__Problem to solve__
Repeat the entries exactly but omit the pictures.
Listed entries: Begin
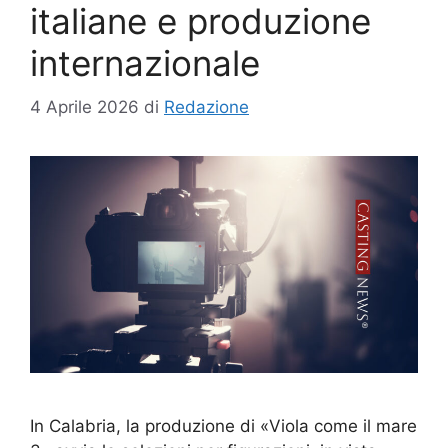
italiane e produzione
internazionale
4 Aprile 2026
di
Redazione
In Calabria, la produzione di «Viola come il mare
Listed entries: End
__Finished task__
italiane e produzione
internazionale
4 Aprile 2026
di
Redazione
In Calabria, la produzione di «Viola come il mare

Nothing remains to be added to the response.